What was he doing??? Everyone turned to look at where we were all sat; I felt myself moving my body in as close as I could in public to my husband, as if I could crawl into him to hide; my face flushing scarlet.

Edward on the other hand simply beamed with pride as he looked at me.

"Thank you Bella" Carlisle winked at me from the stand.

The two pretty blonds on the next table now threw daggers at me.

Earlier on, when we first arrived, I went to use the bathroom before getting settled at our table. They'd been applying more makeup to there already overloaded faces.

"Watch, I bet I get a hold of Edward Cullen tonight!

I suddenly fell silent in the cubicle I was occupying; listening intently to their conversation.

"No way! He doesn't do the dating thing!" The other girl chimed in.

"We'll see! I have my ways!" They both giggled at something I didn't see. I pulled the door open and walked over to the basin to wash my hands and they both turned to look at me before carrying on their conversation. This was going to be the longest hand wash in the history of the world.

"You've got to admit, he has an amazing ass! I want to bite it!

I coughed; trying to hide my reaction to her boldness. This was _MY_ man she was talking about!

"Hey are you ok?" She asked as I tried to catch my breath.

"Uh yeah thanks." I faked my best smile at her, in my mind I was imagining ripping out her throat.

"I bet he's incredible in bed!" She smugly chuckled to the other girl as they turned to leave the rest room.

OH MY GOD! Screw her throat; I'd rip out her eyes first for ogling Edward like that!
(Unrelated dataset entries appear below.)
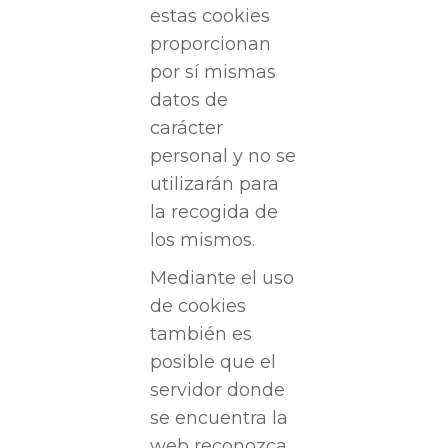
estas cookies
proporcionan
por sí mismas
datos de
carácter
personal y no se
utilizarán para
la recogida de
los mismos.
Mediante el uso
de cookies
también es
posible que el
servidor donde
se encuentra la
web reconozca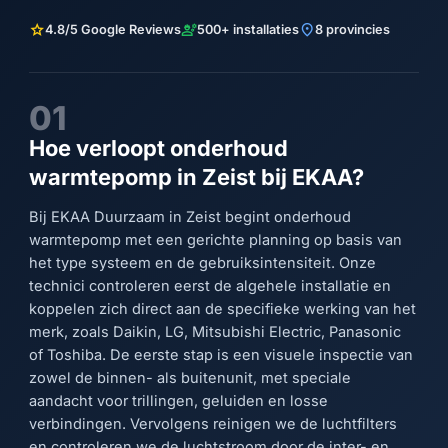
star
engineering
location_on
4.8/5 Google Reviews
500+ installaties
8 provincies
01
Hoe verloopt onderhoud
warmtepomp in Zeist bij EKAA?
Bij EKAA Duurzaam in Zeist begint onderhoud
warmtepomp met een gerichte planning op basis van
het type systeem en de gebruiksintensiteit. Onze
technici controleren eerst de algehele installatie en
koppelen zich direct aan de specifieke werking van het
merk, zoals Daikin, LG, Mitsubishi Electric, Panasonic
of Toshiba. De eerste stap is een visuele inspectie van
zowel de binnen- als buitenunit, met speciale
aandacht voor trillingen, geluiden en losse
verbindingen. Vervolgens reinigen we de luchtfilters
en controleren we de luchtstroom door de inter- en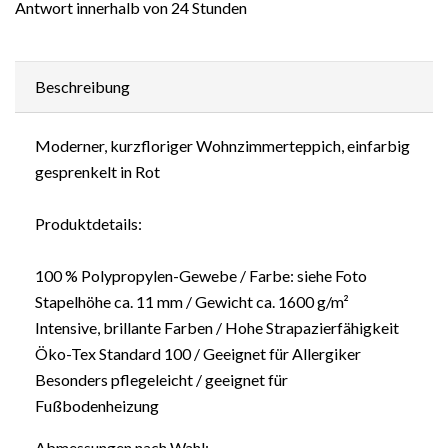
Antwort innerhalb von 24 Stunden
Beschreibung
Moderner, kurzfloriger Wohnzimmerteppich, einfarbig
gesprenkelt in Rot
Produktdetails:
100 % Polypropylen-Gewebe / Farbe: siehe Foto
Stapelhöhe ca. 11 mm / Gewicht ca. 1600 g/m²
Intensive, brillante Farben / Hohe Strapazierfähigkeit
Öko-Tex Standard 100 / Geeignet für Allergiker
Besonders pflegeleicht / geeignet für
Fußbodenheizung
Abmessungen nach Wahl: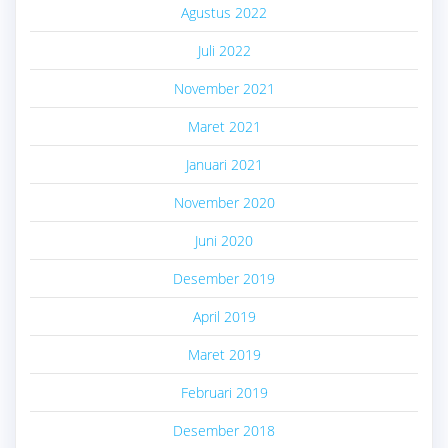
Agustus 2022
Juli 2022
November 2021
Maret 2021
Januari 2021
November 2020
Juni 2020
Desember 2019
April 2019
Maret 2019
Februari 2019
Desember 2018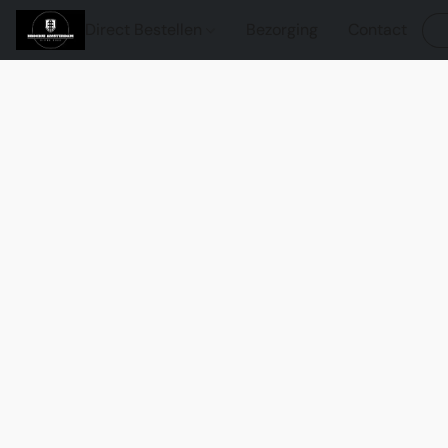
Direct Bestellen
Bezorging
Contact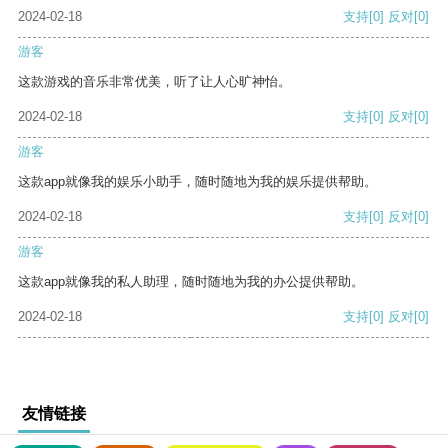
2024-02-18
支持
[0]
反对
[0]
游客
这款游戏的音乐非常优美，听了让人心旷神怡。
2024-02-18
支持
[0]
反对
[0]
游客
这款app就像我的娱乐小助手，随时随地为我的娱乐提供帮助。
2024-02-18
支持
[0]
反对
[0]
游客
这款app就像我的私人助理，随时随地为我的办公提供帮助。
2024-02-18
支持
[0]
反对
[0]
友情链接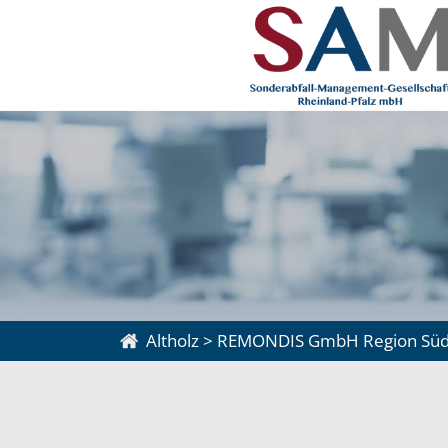
Altholz
>
REMONDIS GmbH Region Süd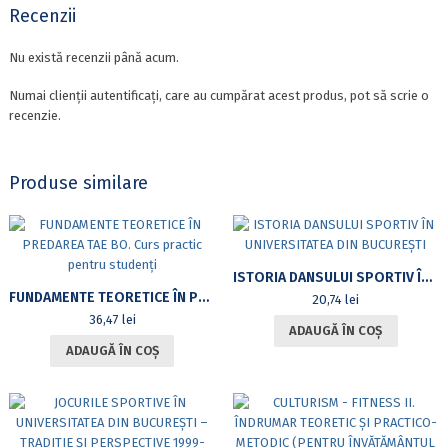
Recenzii
Nu există recenzii până acum.
Numai clienții autentificați, care au cumpărat acest produs, pot să scrie o
recenzie.
Produse similare
ISTORIA DANSULUI SPORTIV ÎN UNIVERSITATEA DIN BUCUREȘTI
FUNDAMENTE TEORETICE ÎN PREDAREA TAE BO. CURS PRACTIC PENTRU STUDENȚI
20,74
lei
36,47
lei
ADAUGĂ ÎN COȘ
ADAUGĂ ÎN COȘ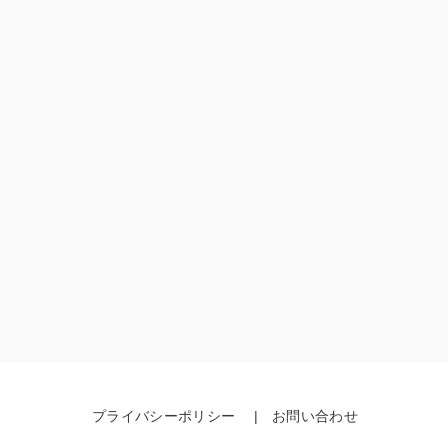
プライバシーポリシー
お問い合わせ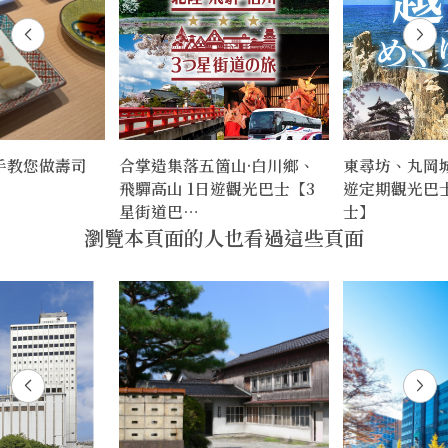
手教您做壽司
合掌造集落五箇山·白川鄉、
東尋坊、丸岡
飛驒高山 1日遊觀光巴士【3
遊定期觀光巴
星街道巴…
士】
瀏覽本頁面的人也看過這些頁面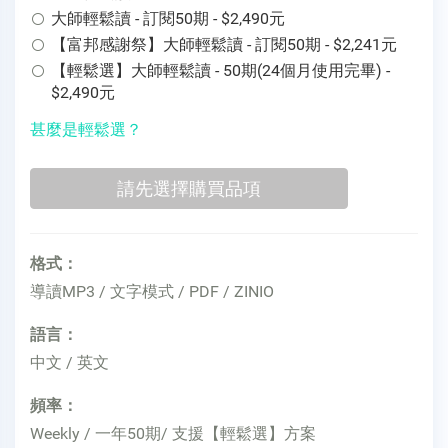
大師輕鬆讀 - 訂閱50期 - $2,490元
【富邦感謝祭】大師輕鬆讀 - 訂閱50期 - $2,241元
【輕鬆選】大師輕鬆讀 - 50期(24個月使用完畢) -
$2,490元
甚麼是輕鬆選？
格式：
導讀MP3 / 文字模式 / PDF / ZINIO
語言：
中文 / 英文
頻率：
Weekly / 一年50期/ 支援【輕鬆選】方案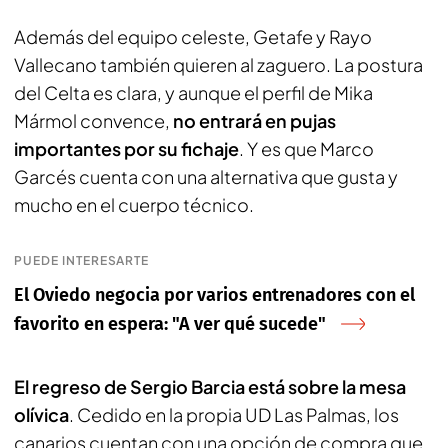
Además del equipo celeste, Getafe y Rayo
Vallecano también quieren al zaguero. La postura
del Celta es clara, y aunque el perfil de Mika
Mármol convence,
no entrará en pujas
importantes por su fichaje
. Y es que Marco
Garcés cuenta con una alternativa que gusta y
mucho en el cuerpo técnico.
PUEDE INTERESARTE
El Oviedo negocia por varios entrenadores con el
favorito en espera: "A ver qué sucede"
El regreso de Sergio Barcia está sobre la mesa
olívica
. Cedido en la propia UD Las Palmas, los
canarios cuentan con una opción de compra que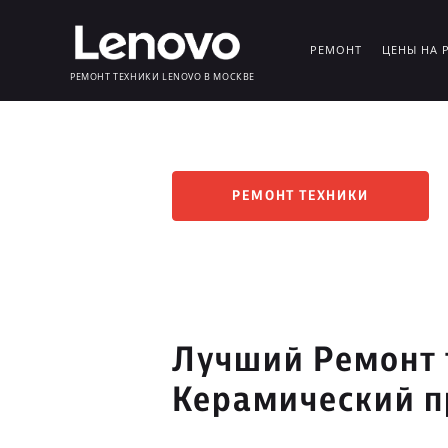
РЕМОНТ
ЦЕНЫ НА 
РЕМОНТ ТЕХНИКИ LENOVO В МОСКВЕ
РЕМОНТ ТЕХНИКИ
Лучший Ремонт 
Керамический п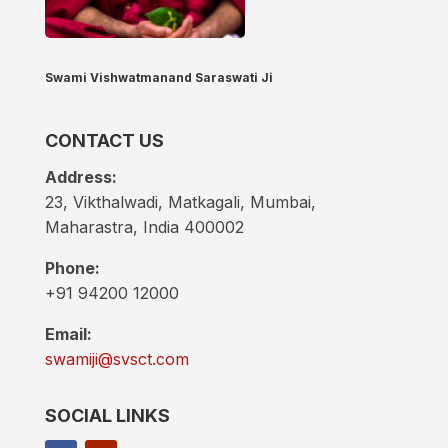
Swami Vishwatmanand Saraswati Ji
CONTACT US
Address:
23, Vikthalwadi, Matkagali, Mumbai,
Maharastra, India 400002
Phone:
+91 94200 12000
Email:
swamiji@svsct.com
SOCIAL LINKS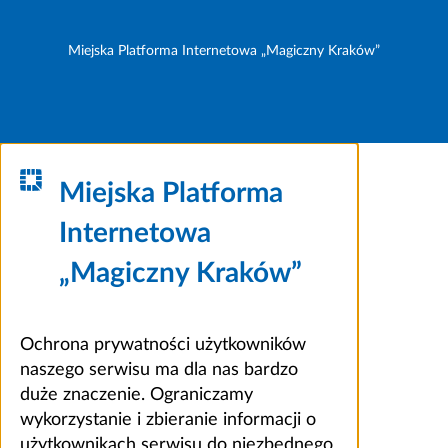
Miejska Platforma Internetowa „Magiczny Kraków”
Miejska Platforma
Internetowa
„Magiczny Kraków”
Ochrona prywatności użytkowników
naszego serwisu ma dla nas bardzo
duże znaczenie. Ograniczamy
wykorzystanie i zbieranie informacji o
użytkownikach serwisu do niezbędnego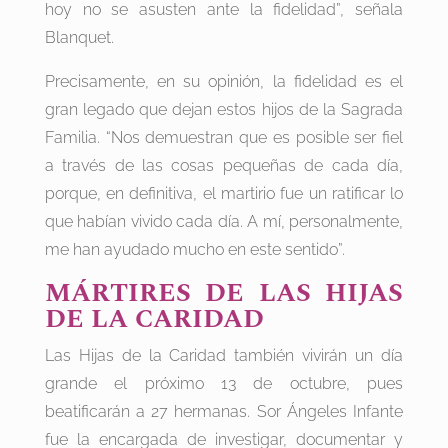
hoy no se asusten ante la fidelidad”, señala
Blanquet.
Precisamente, en su opinión, la fidelidad es el
gran legado que dejan estos hijos de la Sagrada
Familia. “Nos demuestran que es posible ser fiel
a través de las cosas pequeñas de cada día,
porque, en definitiva, el martirio fue un ratificar lo
que habían vivido cada día. A mí, personalmente,
me han ayudado mucho en este sentido”.
MÁRTIRES DE LAS HIJAS
DE LA CARIDAD
Las Hijas de la Caridad también vivirán un día
grande el próximo 13 de octubre, pues
beatificarán a 27 hermanas. Sor Ángeles Infante
fue la encargada de investigar, documentar y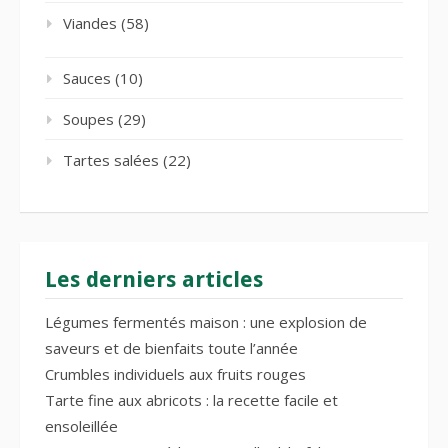
Viandes
(58)
Sauces
(10)
Soupes
(29)
Tartes salées
(22)
Les derniers articles
Légumes fermentés maison : une explosion de
saveurs et de bienfaits toute l’année
Crumbles individuels aux fruits rouges
Tarte fine aux abricots : la recette facile et
ensoleillée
Then I'd rip out her throat. I was starting to wonder just how much being around a bunch of vampires could rub off on a person. I laughed at the thought.

They were already seated when Edward had met me and lead me into the function room; his arm firmly wrapped around me. His face lit up with a proud smile at having me on his arm.

When they saw us approach the next table and witnessed our affection, their faces fell through the ground. Edward must have been hearing their thoughts, because he made a point of sitting between them and me, with his back to them.

Again the look that had crossed him on the plane at the attendant that had tried to get his attention was back firmly on his face and that was all I needed to know.

So having my new father in law announce to the whole room that I was married to his son; the one of their and fantasy's and affections was more than they'd ever expected. I thought at most that they hoped I was his girlfriend that he'd soon get bored with and turn his attentions onto them. NA AH! I sat in secretly pissed of mode at their looks of hatred to me and I wanted to do something about it; but what? I was starting to get tired and Edward noticed immediately. Esme announced that they all planned on staying over night in the hotel attached to the awards venue. I got the impression that it was their way of giving us some alone time after she'd been just as embarrassed for me as I was for myself when they'd come home last week.

Edward picked up my jacket and walked around the table to take my hand.

"Wait!" I walked over to the two girls at the next table, not having clue at where the bravery was coming from. "You're right! He has an amazing ass, I've seen it!" I turned to see the shocked look on Edwards face and heard Emmett belt out the biggest laugh I'd every heard. "And just for the record....The sex is _amazing_!" With that I stalked off leaving my husband dumb struck. He quickly turned on his heal to follow me; catching me up and wrapping his arm around my waist. He couldn't disguise the huge grin flaunting it's self on his face, he looked so smug. Even as we walked through the front door of the celebrations I could still hear Emmet laughing. I wondered how far away we'd be before Edward could no longer hear him. We walked over to the Volvo that the Valet had just brought back. He moved so close behind me before stretching around me to open my door.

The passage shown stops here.